* [Problem]: Once you reach the line with "ムを融合させることで、ご利" in the material below, copy each line exactly up to and including the line with "府内の史跡公園等の紹介【三日市古墳群10号墳", and skip the pictures.

* [Record extracts]:
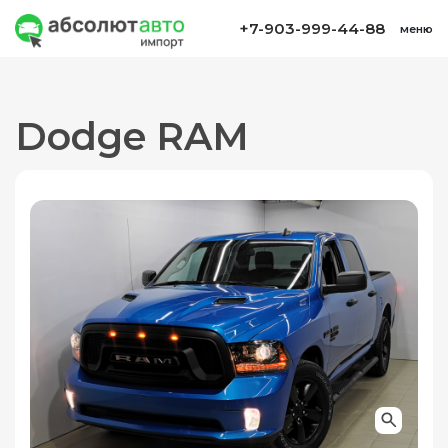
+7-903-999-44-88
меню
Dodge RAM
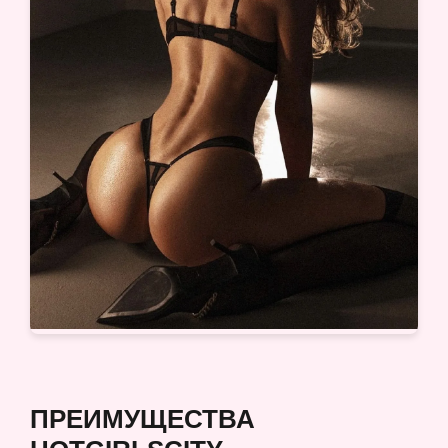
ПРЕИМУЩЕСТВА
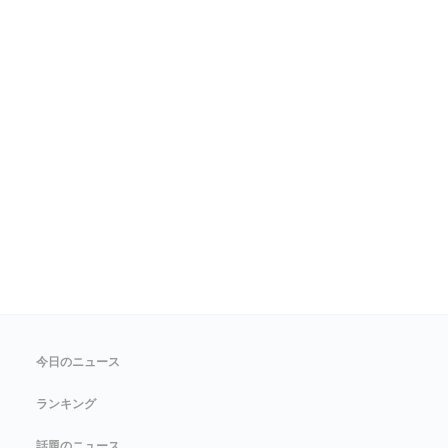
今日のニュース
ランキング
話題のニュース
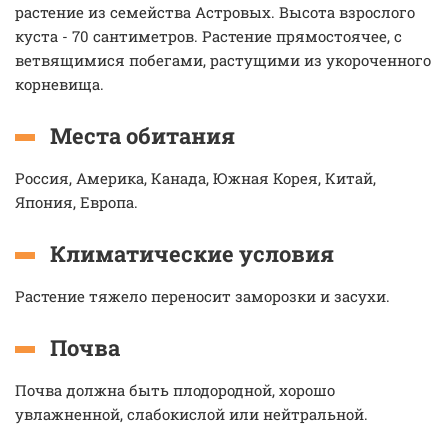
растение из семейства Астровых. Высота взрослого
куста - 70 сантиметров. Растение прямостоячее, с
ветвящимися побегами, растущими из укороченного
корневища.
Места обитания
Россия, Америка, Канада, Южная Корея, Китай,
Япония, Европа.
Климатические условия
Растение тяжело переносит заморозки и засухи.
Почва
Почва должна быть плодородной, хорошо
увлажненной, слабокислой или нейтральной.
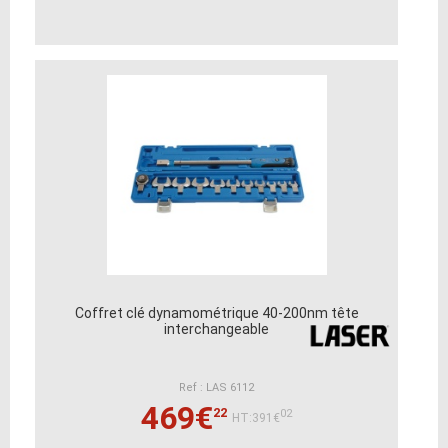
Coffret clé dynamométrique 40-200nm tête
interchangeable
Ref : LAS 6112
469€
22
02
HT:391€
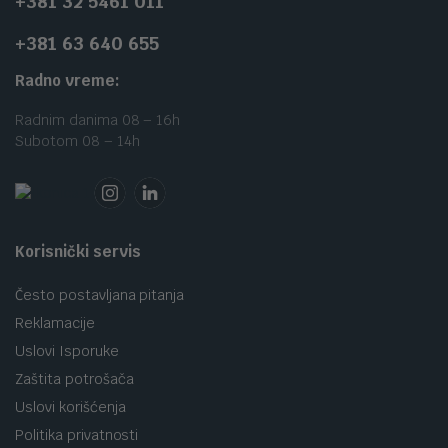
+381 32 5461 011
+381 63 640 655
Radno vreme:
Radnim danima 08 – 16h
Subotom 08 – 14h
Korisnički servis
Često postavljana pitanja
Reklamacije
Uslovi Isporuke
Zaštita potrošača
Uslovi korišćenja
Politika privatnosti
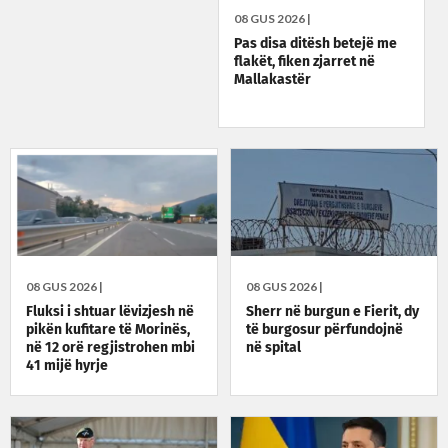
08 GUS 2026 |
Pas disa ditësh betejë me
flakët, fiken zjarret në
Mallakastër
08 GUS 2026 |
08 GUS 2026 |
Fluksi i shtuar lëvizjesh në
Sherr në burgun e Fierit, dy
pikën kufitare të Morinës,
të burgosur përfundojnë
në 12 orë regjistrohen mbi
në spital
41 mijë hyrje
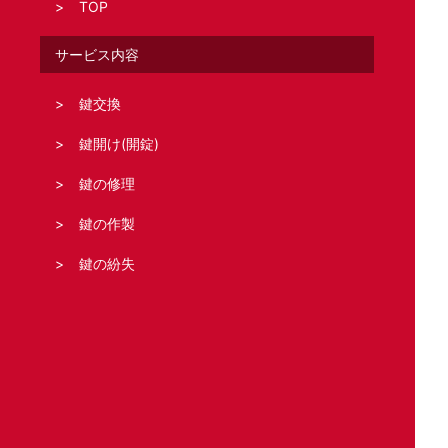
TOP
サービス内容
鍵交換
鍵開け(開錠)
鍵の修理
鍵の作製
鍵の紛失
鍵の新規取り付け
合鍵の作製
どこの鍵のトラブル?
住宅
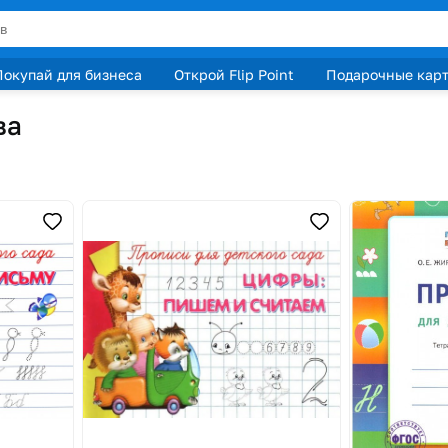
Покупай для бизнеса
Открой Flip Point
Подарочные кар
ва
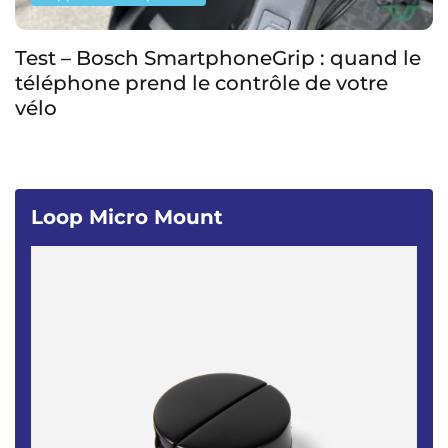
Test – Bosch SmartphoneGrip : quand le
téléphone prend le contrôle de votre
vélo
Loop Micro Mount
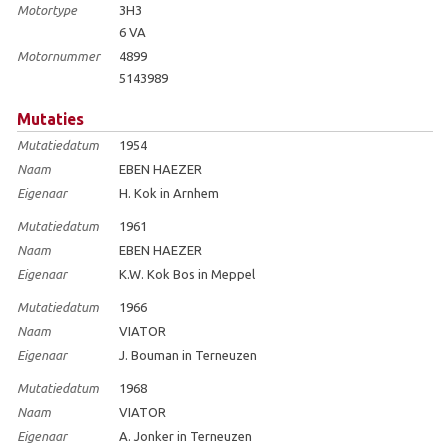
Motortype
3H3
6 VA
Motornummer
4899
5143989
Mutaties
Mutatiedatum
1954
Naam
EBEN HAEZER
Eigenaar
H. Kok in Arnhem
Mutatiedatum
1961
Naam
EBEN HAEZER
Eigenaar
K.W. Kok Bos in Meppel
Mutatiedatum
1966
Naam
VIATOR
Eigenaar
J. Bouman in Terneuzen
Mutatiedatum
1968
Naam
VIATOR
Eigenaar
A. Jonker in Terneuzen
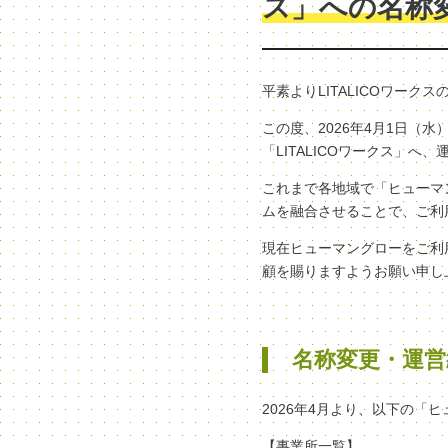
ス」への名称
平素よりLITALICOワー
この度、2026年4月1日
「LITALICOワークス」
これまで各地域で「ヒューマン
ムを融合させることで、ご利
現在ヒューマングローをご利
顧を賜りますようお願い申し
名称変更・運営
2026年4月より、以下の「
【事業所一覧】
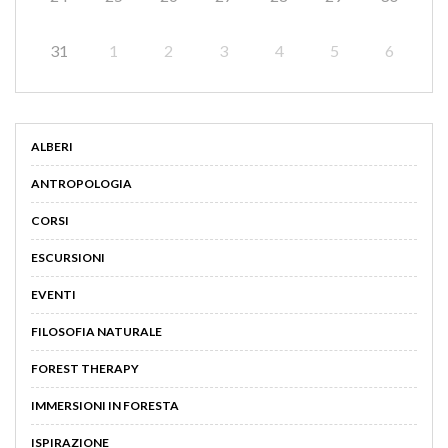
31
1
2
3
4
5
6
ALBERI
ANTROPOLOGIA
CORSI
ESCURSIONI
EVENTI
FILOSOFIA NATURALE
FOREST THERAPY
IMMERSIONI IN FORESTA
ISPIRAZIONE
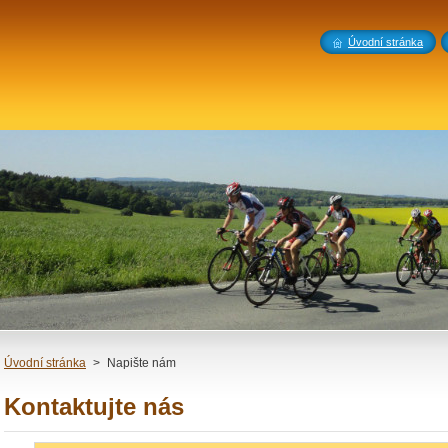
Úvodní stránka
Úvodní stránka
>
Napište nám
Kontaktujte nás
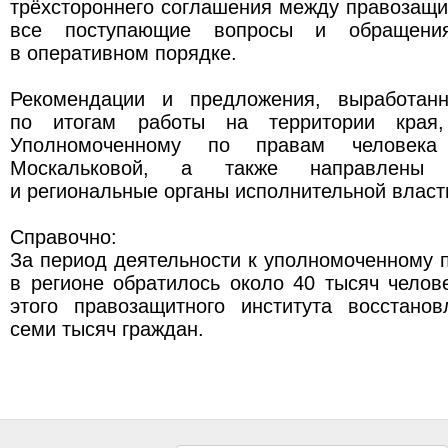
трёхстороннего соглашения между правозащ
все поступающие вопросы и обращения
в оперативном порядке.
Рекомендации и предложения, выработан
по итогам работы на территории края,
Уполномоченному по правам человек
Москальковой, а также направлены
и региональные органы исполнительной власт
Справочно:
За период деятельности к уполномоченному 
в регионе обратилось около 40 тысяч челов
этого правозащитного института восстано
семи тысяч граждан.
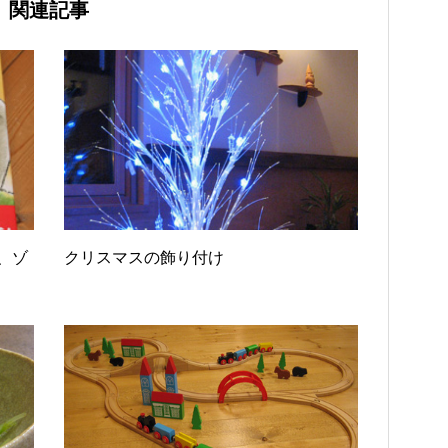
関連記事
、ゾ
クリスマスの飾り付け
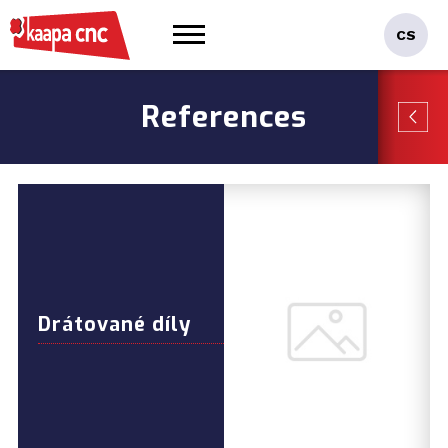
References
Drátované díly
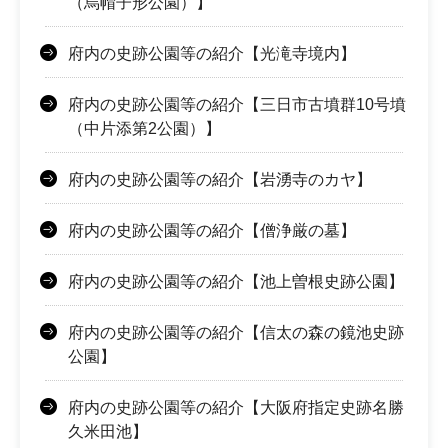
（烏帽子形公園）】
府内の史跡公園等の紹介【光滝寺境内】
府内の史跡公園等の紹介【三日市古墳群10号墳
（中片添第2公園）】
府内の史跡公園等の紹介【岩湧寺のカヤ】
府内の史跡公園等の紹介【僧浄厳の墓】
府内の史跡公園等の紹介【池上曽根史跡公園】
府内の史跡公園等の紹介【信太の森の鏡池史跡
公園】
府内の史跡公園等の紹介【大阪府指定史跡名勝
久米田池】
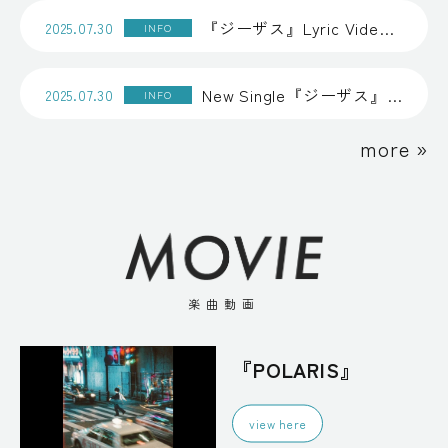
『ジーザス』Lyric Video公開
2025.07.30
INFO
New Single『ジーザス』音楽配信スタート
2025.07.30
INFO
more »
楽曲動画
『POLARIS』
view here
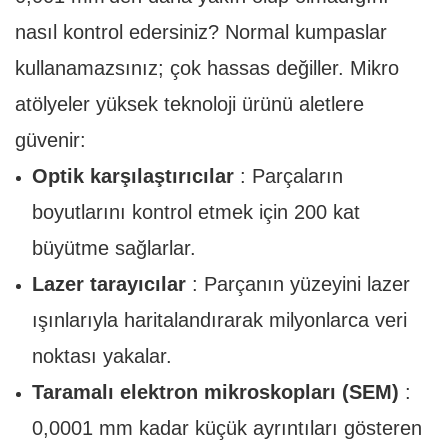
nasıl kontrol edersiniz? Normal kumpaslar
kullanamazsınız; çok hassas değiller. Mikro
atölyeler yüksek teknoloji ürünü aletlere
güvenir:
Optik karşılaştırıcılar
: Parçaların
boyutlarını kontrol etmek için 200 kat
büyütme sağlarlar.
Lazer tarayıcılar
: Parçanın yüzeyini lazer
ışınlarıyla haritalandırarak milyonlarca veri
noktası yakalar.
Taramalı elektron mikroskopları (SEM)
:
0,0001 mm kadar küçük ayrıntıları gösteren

* [Answer space]:
ムを融合させることで、ご利
現在ヒューマングローをご利
顧を賜りますようお願い申し
名称変更・運営
2026年4月より、以下の「
【事業所一覧】
31
1
2
3
4
5
6
ALBERI
ANTROPOLOGIA
CORSI
ESCURSIONI
EVENTI
FILOSOFIA NATURALE
FOREST THERAPY
IMMERSIONI IN FORESTA
ISPIRAZIONE
Úvodní stránka
Úvodní stránka
>
Napište nám
Kontaktujte nás
трёхстороннего соглашения между правозащ
все поступающие вопросы и обращения
в оперативном порядке.
Рекомендации и предложения, выработан
по итогам работы на территории края,
Уполномоченному по правам человек
Москальковой, а также направлены
и региональные органы исполнительной власт
Справочно:
За период деятельности к уполномоченному 
в регионе обратилось около 40 тысяч челов
этого правозащитного института восстано
семи тысяч граждан.
関連記事
、ゾ
クリスマスの飾り付け
References
Drátované díly
（烏帽子形公園）】
府内の史跡公園等の紹介【光滝寺境内】
府内の史跡公園等の紹介【三日市古墳群10号墳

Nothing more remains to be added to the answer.